The relationships between absolute lymphocyte counts (ALC), drug- related toxicities, and clinical responses remain unclear in cancer patients treated with PD-1 (programmed cell death 1) inhibitors. We performed a retrospective review of 167 adult solid tumor patients treated with nivolumab or pembrolizumab at a single institution between January 2015 and November 2016. Patients with an ALC >2000 at baseline had an increased risk of irAE (OR 1.996, p<0.05) on multivariate analysis. In a multivariate proportional hazards model, a shorter time to progression was noted in patients who were lymphopenic at baseline (HR 1.45 (p<0.05)) and at three months (HR 2.01 (p<0.05)).
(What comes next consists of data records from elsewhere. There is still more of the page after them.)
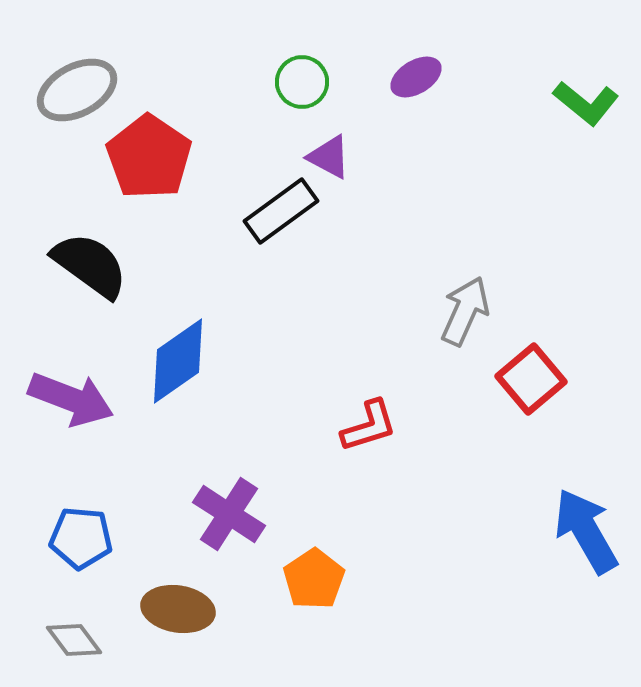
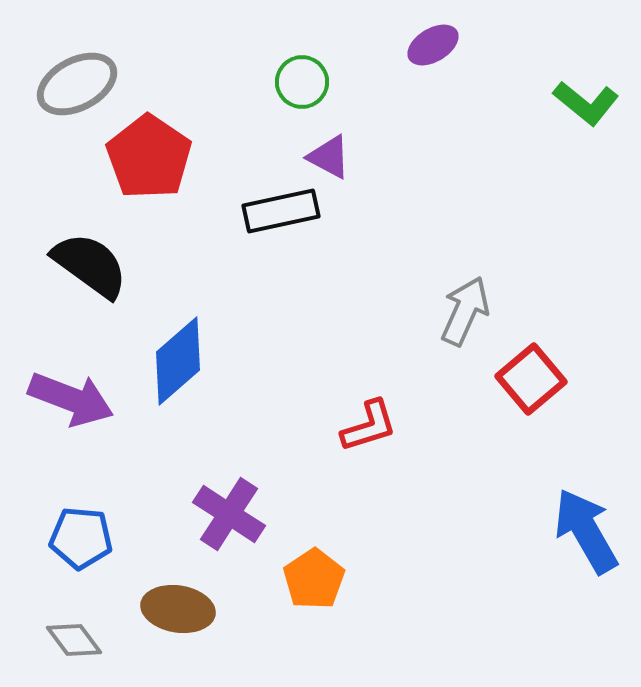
purple ellipse: moved 17 px right, 32 px up
gray ellipse: moved 6 px up
black rectangle: rotated 24 degrees clockwise
blue diamond: rotated 6 degrees counterclockwise
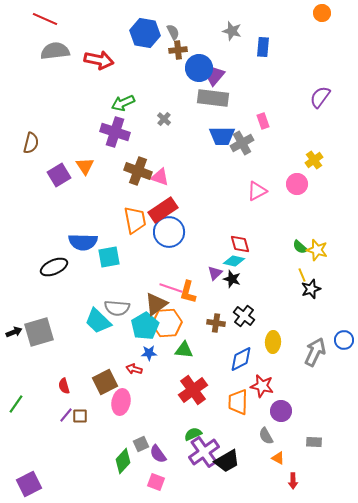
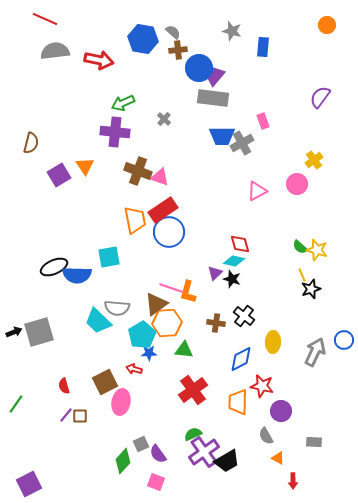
orange circle at (322, 13): moved 5 px right, 12 px down
gray semicircle at (173, 32): rotated 21 degrees counterclockwise
blue hexagon at (145, 33): moved 2 px left, 6 px down
purple cross at (115, 132): rotated 12 degrees counterclockwise
blue semicircle at (83, 242): moved 6 px left, 33 px down
cyan pentagon at (145, 326): moved 3 px left, 9 px down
Patients with baseline lymphopenia and persistent lymphopenia at month 3 had a shorter time to progression compared to those who had baseline lymphopenia but recovered with ALC > 1000 at 3 months (HR 2.76, p<0.05). Prior radiation therapy was the characteristic most strongly associated with lymphopenia at 3 months (OR 2.24, p<0.001). These data suggest that patients with higher baseline lymphocyte counts have a greater risk for irAE, whereas patients with lymphopenia at baseline and persistent lymphopenia while on therapy have a shorter time to progression on these agents. These associations require further validation in additional patient cohorts.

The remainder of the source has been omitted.